That isn’t a big deal, in itself—Robin’s a professional musician, and her income from out-of-town festivals and clinics helps pay for things like replacing old mattresses and pans. They aren’t in each other’s pockets even when they’re both at home: Li-Chen habitually tunes out Robin’s practicing two rooms over while she grades assignments and drafts letters of recommendation. But she also longs to be held at length after being pushed to pander to people who don’t give a rat’s ass about scientific rigor or reproducibility, and sympathetic side-glances from allies can’t quite provide the right kind of comfort. Moreover, when Robin’s around, it’s easier to snap herself out of stewing over stupid stuff before it goes septic in her: when Li-Chen deliberately listens to Robin’s oboe, she finds it impossible to dwell on soul-draining squabbles. No matter what Robin happens to be playing, the notes transport Li-Chen into good summer memories, of meandering around the Malvern Hills on a hazy day, or drifting into dreams under old quilts in a cool cabin after hiking the Shantou Mountain trail.  

When Li-Chen enters their living room and sees Robin on the windowseat, she bursts into tears. 

Robin is immediately by her side, hissing, “Who hurt you? I’ll kill them.”

“No.” Li-Chen swipes at her eyes furiously. “You cannot assassinate the administration and the PTA vice president and nine-tenths of the state legislature.”

“They’re making you cry. You never cry. People give you shit because you don’t cry when they think you’re supposed to. You didn’t cry when your dad died, or your first field research director, or your eighteen-year-old cat. . . .”

No. Because Li-Chen’s body is a hyper-rationalist desert that doesn’t let her express emotions through tears. It doesn’t see the point of leaking saltwater when she has claims to file or casseroles to coordinate, or when she was able to give her best feline friend the easiest possible ending to its long, mostly frisky life.
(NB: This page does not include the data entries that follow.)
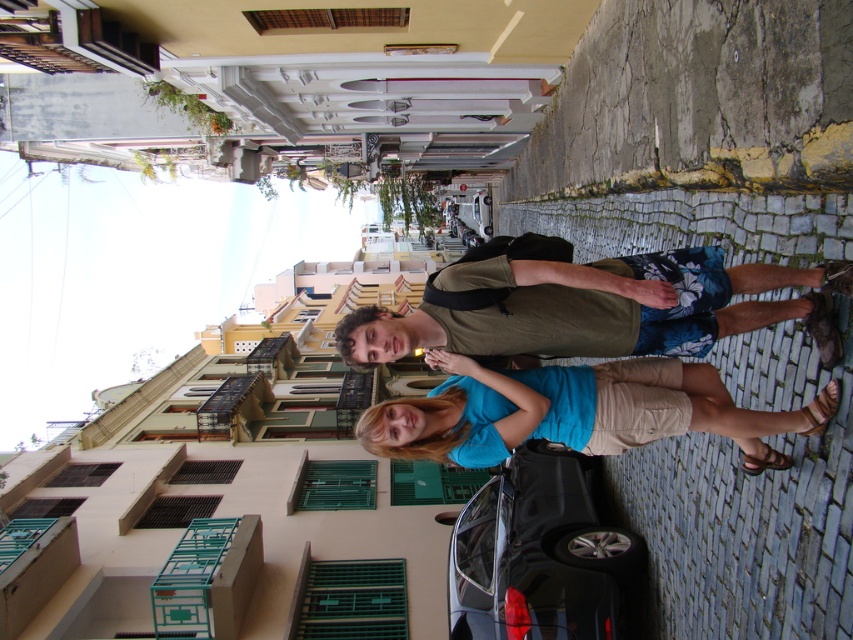 Does blue cotton shirt at center have a larger size compared to shiny black car at center?

Yes.

Who is more forward, (602, 429) or (483, 634)?

Point (602, 429)

Where is `blue cotton shirt at center`? The height and width of the screenshot is (640, 853). blue cotton shirt at center is located at coordinates (577, 412).

Does green cotton shirt at center appear over blue cotton shirt at center?

Indeed, green cotton shirt at center is positioned over blue cotton shirt at center.

The width and height of the screenshot is (853, 640). What do you see at coordinates (590, 305) in the screenshot?
I see `green cotton shirt at center` at bounding box center [590, 305].

At what (x,y) coordinates should I click in order to perform the action: click on green cotton shirt at center. Please return your answer as a coordinate pair (x, y). The width and height of the screenshot is (853, 640). Looking at the image, I should click on (590, 305).

Does green cotton shirt at center have a larger size compared to shiny black car at center?

No, green cotton shirt at center is not bigger than shiny black car at center.

Consider the image. Can you confirm if green cotton shirt at center is smaller than shiny black car at center?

When a situation makes sense, Li-Chen’s body doesn’t dissolve into sobs, no matter how sad she’s feeling. As an adult, she’s only been known to cry when she lets Robin tie her up and lovingly take her apart. It’s one hundred percent visceral, how her body happily responds to Robin bestowing bruises from neck to ankle by letting go of its lock on her tear ducts. 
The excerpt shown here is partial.